Meleny Perez, a program assistant at the Adult Learning Center at New York City College of Technology, is one of about 80 Research Foundation workers represented by the PSC who earns less than $15 an hour. She’s working full-time at CUNY, and makes around $12.50 an hour. She is one of the many who are not covered under the governor’s $15-per-hour plan.

“I am very underpaid for what I do,” Perez told Clarion.
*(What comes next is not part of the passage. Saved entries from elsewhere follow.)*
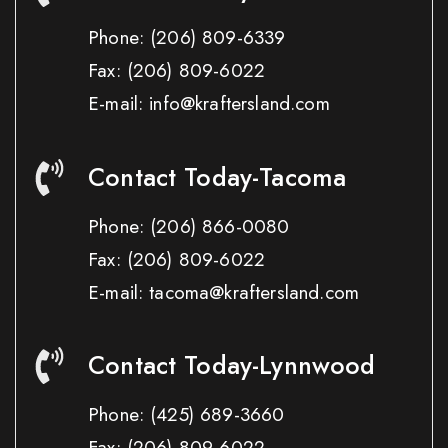
Phone:
(206) 809-6339
Fax:
(206) 809-6022
E-mail: info@kraftersland.com
Contact Today-Tacoma
Phone:
(206) 866-0080
Fax:
(206) 809-6022
E-mail: tacoma@kraftersland.com
Contact Today-Lynnwood
Phone:
(425) 689-3660
Fax:
(206) 809-6022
She says that a program assistant is generally expected to do clerical tasks, but she picks up additional responsibilities, such as managing the database, grading tests and helping with Spanish translation.

Low Pay at CUNY

Perez doesn’t intend to remain in this predicament; she is studying for a bachelor’s degree in computer information at City Tech, paying for her tuition and her living expenses with her paltry salary. Her rent recently doubled due to an error by her landlord, she says, but she’s stuck with the increase until she is granted a hearing by the NYC Housing Authority. Consequently, she makes ends meet, she says, by juggling three credit cards. If she can put together enough money to make her spring tuition payment, she should graduate this June.

“I’m trying to find a way, pretty much,” Perez said.

Batson, who is also a member of the PSC Executive Council, sees in the Fight for $15 the same values embraced by the PSC and DC 37 as the unions fight for contracts that include raises that take into account the rate of inflation and other conditions lived by the workers of New York City.

“We all need to stick together [in order] to improve both wages and the conditions of our labor,” he told Clarion.